EXERCISE BRIEF: Reproduce the whole listing word for word. Leave every image out.

START STORED DATA

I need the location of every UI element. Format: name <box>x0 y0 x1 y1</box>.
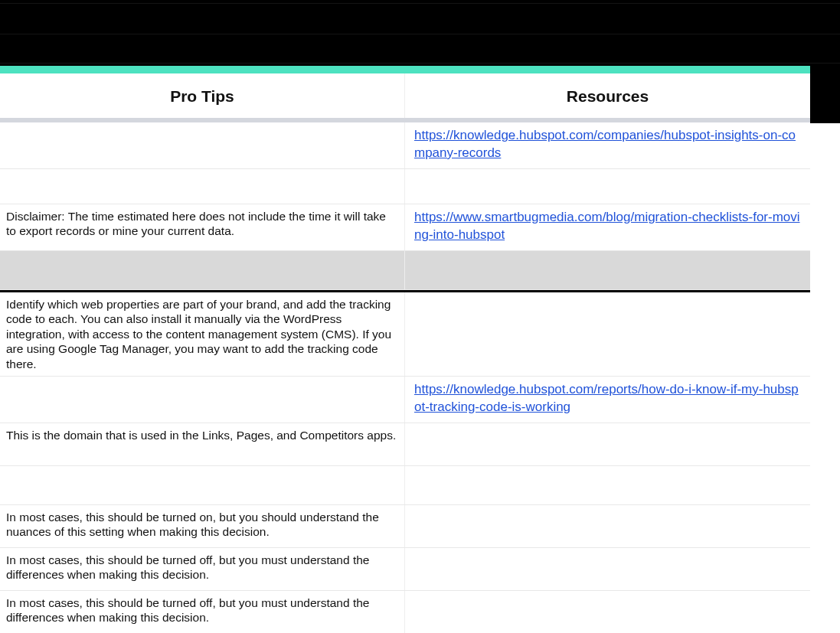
table-row <box>0 466 810 505</box>
table-row: This is the domain that is used in the L… <box>0 423 810 466</box>
table-row: In most cases, this should be turned off… <box>0 591 810 633</box>
table-row: Disclaimer: The time estimated here does… <box>0 204 810 251</box>
pro-tip-cell: Disclaimer: The time estimated here does… <box>0 204 405 250</box>
resource-cell <box>405 292 810 376</box>
top-black-region <box>0 0 840 66</box>
resource-cell <box>405 251 810 289</box>
resource-link[interactable]: https://knowledge.hubspot.com/reports/ho… <box>414 381 802 416</box>
table-row: In most cases, this should be turned off… <box>0 548 810 591</box>
resource-cell: https://knowledge.hubspot.com/reports/ho… <box>405 377 810 423</box>
hidden-row-line <box>0 34 840 34</box>
resource-cell <box>405 505 810 547</box>
pro-tip-cell: Identify which web properties are part o… <box>0 292 405 376</box>
table-row <box>0 169 810 204</box>
pro-tip-cell <box>0 169 405 204</box>
pro-tip-cell: This is the domain that is used in the L… <box>0 423 405 465</box>
resource-cell <box>405 466 810 504</box>
hidden-row-line <box>0 3 840 4</box>
header-resources: Resources <box>405 73 810 118</box>
pro-tip-text: This is the domain that is used in the L… <box>6 428 396 442</box>
pro-tip-cell <box>0 251 405 289</box>
resource-cell <box>405 423 810 465</box>
pro-tip-cell <box>0 377 405 423</box>
teal-accent-strip <box>0 66 810 73</box>
pro-tip-text: In most cases, this should be turned off… <box>6 553 397 582</box>
pro-tip-cell: In most cases, this should be turned on,… <box>0 505 405 547</box>
table-body: https://knowledge.hubspot.com/companies/… <box>0 122 810 633</box>
pro-tip-text: In most cases, this should be turned on,… <box>6 510 397 540</box>
resource-cell <box>405 169 810 204</box>
hidden-row-line <box>0 63 840 64</box>
resource-link[interactable]: https://knowledge.hubspot.com/companies/… <box>414 127 802 162</box>
pro-tip-cell <box>0 466 405 504</box>
table-row: https://knowledge.hubspot.com/reports/ho… <box>0 377 810 423</box>
header-pro-tips: Pro Tips <box>0 73 405 118</box>
table-header-row: Pro Tips Resources <box>0 73 810 118</box>
table-row: In most cases, this should be turned on,… <box>0 505 810 548</box>
resource-cell <box>405 548 810 590</box>
table-row <box>0 251 810 290</box>
resource-cell <box>405 591 810 633</box>
document-viewport: Pro Tips Resources https://knowledge.hub… <box>0 0 840 633</box>
resource-cell: https://www.smartbugmedia.com/blog/migra… <box>405 204 810 250</box>
pro-tip-cell: In most cases, this should be turned off… <box>0 591 405 633</box>
pro-tip-text: Disclaimer: The time estimated here does… <box>6 209 397 239</box>
pro-tip-text: Identify which web properties are part o… <box>6 297 397 371</box>
resource-link[interactable]: https://www.smartbugmedia.com/blog/migra… <box>414 209 802 244</box>
pro-tip-cell <box>0 122 405 168</box>
pro-tip-cell: In most cases, this should be turned off… <box>0 548 405 590</box>
resource-cell: https://knowledge.hubspot.com/companies/… <box>405 122 810 168</box>
table-row: https://knowledge.hubspot.com/companies/… <box>0 122 810 169</box>
table-row: Identify which web properties are part o… <box>0 292 810 377</box>
pro-tip-text: In most cases, this should be turned off… <box>6 595 397 625</box>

END STORED DATA

EXERCISE OUTPUT:
I need the location of every UI element. Format: name <box>x0 y0 x1 y1</box>.
table-row <box>0 466 810 505</box>
table-row: This is the domain that is used in the L… <box>0 423 810 466</box>
table-row: In most cases, this should be turned off… <box>0 591 810 633</box>
table-row: Disclaimer: The time estimated here does… <box>0 204 810 251</box>
pro-tip-cell: Disclaimer: The time estimated here does… <box>0 204 405 250</box>
resource-cell <box>405 292 810 376</box>
top-black-region <box>0 0 840 66</box>
resource-cell <box>405 251 810 289</box>
resource-link[interactable]: https://knowledge.hubspot.com/reports/ho… <box>414 381 802 416</box>
table-row: In most cases, this should be turned off… <box>0 548 810 591</box>
resource-cell: https://knowledge.hubspot.com/reports/ho… <box>405 377 810 423</box>
hidden-row-line <box>0 34 840 34</box>
resource-cell <box>405 505 810 547</box>
pro-tip-cell: Identify which web properties are part o… <box>0 292 405 376</box>
table-row <box>0 169 810 204</box>
pro-tip-cell <box>0 169 405 204</box>
pro-tip-cell: This is the domain that is used in the L… <box>0 423 405 465</box>
resource-cell <box>405 466 810 504</box>
hidden-row-line <box>0 3 840 4</box>
header-resources: Resources <box>405 73 810 118</box>
pro-tip-text: This is the domain that is used in the L… <box>6 428 396 442</box>
pro-tip-cell <box>0 251 405 289</box>
resource-cell <box>405 423 810 465</box>
pro-tip-cell <box>0 377 405 423</box>
teal-accent-strip <box>0 66 810 73</box>
pro-tip-text: In most cases, this should be turned off… <box>6 553 397 582</box>
pro-tip-cell: In most cases, this should be turned on,… <box>0 505 405 547</box>
table-body: https://knowledge.hubspot.com/companies/… <box>0 122 810 633</box>
pro-tip-text: In most cases, this should be turned on,… <box>6 510 397 540</box>
resource-cell <box>405 169 810 204</box>
hidden-row-line <box>0 63 840 64</box>
resource-link[interactable]: https://knowledge.hubspot.com/companies/… <box>414 127 802 162</box>
pro-tip-cell <box>0 466 405 504</box>
table-row: https://knowledge.hubspot.com/reports/ho… <box>0 377 810 423</box>
header-pro-tips: Pro Tips <box>0 73 405 118</box>
table-header-row: Pro Tips Resources <box>0 73 810 118</box>
table-row: In most cases, this should be turned on,… <box>0 505 810 548</box>
resource-cell <box>405 548 810 590</box>
table-row <box>0 251 810 290</box>
resource-cell <box>405 591 810 633</box>
document-viewport: Pro Tips Resources https://knowledge.hub… <box>0 0 840 633</box>
resource-cell: https://www.smartbugmedia.com/blog/migra… <box>405 204 810 250</box>
pro-tip-cell: In most cases, this should be turned off… <box>0 591 405 633</box>
pro-tip-text: Disclaimer: The time estimated here does… <box>6 209 397 239</box>
pro-tip-text: Identify which web properties are part o… <box>6 297 397 371</box>
resource-link[interactable]: https://www.smartbugmedia.com/blog/migra… <box>414 209 802 244</box>
pro-tip-cell <box>0 122 405 168</box>
pro-tip-cell: In most cases, this should be turned off… <box>0 548 405 590</box>
resource-cell: https://knowledge.hubspot.com/companies/… <box>405 122 810 168</box>
table-row: https://knowledge.hubspot.com/companies/… <box>0 122 810 169</box>
table-row: Identify which web properties are part o… <box>0 292 810 377</box>
pro-tip-text: In most cases, this should be turned off… <box>6 595 397 625</box>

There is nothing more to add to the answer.